- _Work to complete_: When you have gone through the entries below, state how many lines include the word "Erfassungen" and write nothing else.

- _Supplied data_:
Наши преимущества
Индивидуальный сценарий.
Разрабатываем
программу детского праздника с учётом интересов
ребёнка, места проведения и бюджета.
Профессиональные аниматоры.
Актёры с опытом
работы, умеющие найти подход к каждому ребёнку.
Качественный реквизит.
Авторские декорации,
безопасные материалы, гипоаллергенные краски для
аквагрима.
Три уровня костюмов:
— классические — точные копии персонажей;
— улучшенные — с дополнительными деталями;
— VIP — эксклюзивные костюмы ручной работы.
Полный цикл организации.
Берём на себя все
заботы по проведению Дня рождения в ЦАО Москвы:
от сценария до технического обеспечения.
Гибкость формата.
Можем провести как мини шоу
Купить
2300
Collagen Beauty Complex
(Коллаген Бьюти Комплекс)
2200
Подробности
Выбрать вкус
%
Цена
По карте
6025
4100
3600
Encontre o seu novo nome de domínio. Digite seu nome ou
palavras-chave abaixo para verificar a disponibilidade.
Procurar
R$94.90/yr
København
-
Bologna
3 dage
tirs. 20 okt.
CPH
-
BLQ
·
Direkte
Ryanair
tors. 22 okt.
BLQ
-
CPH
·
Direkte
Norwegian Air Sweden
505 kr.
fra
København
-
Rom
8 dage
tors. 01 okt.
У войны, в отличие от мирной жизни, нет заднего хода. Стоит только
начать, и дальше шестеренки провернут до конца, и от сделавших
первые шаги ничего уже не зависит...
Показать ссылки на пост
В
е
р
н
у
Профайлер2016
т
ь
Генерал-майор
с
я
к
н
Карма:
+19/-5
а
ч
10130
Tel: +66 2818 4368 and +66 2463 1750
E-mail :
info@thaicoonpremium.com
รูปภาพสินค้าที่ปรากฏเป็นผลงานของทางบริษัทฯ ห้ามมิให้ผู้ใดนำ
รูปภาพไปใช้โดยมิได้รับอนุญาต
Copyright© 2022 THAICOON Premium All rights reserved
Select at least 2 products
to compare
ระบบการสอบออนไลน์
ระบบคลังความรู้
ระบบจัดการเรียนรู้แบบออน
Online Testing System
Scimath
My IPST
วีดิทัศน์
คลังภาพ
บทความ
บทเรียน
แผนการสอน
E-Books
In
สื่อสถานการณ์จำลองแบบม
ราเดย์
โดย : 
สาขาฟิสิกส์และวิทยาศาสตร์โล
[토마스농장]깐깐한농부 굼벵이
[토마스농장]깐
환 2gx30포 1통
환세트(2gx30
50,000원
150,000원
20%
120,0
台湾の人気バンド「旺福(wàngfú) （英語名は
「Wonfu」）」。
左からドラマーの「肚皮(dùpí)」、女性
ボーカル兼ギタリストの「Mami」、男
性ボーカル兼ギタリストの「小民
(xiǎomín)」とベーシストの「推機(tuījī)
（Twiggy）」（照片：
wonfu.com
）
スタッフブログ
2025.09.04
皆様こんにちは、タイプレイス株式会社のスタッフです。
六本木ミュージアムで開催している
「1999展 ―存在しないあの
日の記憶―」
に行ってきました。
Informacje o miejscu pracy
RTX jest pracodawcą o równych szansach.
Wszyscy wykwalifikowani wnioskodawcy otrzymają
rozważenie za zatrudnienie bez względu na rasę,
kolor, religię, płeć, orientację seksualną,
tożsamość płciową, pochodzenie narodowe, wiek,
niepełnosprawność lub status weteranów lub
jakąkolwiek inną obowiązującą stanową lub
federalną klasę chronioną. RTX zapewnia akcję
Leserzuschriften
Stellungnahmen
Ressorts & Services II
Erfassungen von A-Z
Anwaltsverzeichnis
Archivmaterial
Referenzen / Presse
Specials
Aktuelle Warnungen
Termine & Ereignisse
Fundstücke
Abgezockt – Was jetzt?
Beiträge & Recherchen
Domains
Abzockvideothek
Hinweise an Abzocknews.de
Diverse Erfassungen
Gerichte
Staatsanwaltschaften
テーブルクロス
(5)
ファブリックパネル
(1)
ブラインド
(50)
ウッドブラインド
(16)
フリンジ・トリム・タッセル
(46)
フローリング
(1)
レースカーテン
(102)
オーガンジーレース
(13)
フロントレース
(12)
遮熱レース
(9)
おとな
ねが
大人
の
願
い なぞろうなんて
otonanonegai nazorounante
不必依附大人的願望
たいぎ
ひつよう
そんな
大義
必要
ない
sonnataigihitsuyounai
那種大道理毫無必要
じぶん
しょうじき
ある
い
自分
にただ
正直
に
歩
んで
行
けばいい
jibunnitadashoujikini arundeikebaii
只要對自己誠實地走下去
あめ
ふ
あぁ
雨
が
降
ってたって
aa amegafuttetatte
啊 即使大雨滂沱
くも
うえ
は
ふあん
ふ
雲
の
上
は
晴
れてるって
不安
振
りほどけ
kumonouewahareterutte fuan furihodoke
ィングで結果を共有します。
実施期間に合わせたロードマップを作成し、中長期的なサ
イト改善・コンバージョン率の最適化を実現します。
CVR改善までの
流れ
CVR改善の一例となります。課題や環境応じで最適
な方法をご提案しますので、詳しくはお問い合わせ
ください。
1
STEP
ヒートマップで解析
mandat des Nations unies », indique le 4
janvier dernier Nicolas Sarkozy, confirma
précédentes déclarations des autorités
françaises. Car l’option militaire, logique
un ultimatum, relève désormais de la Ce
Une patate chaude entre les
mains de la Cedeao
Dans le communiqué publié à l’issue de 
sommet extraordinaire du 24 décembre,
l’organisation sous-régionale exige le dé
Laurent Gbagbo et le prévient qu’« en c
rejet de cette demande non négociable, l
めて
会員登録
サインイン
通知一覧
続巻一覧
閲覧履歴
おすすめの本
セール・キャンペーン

- _Task output_: 2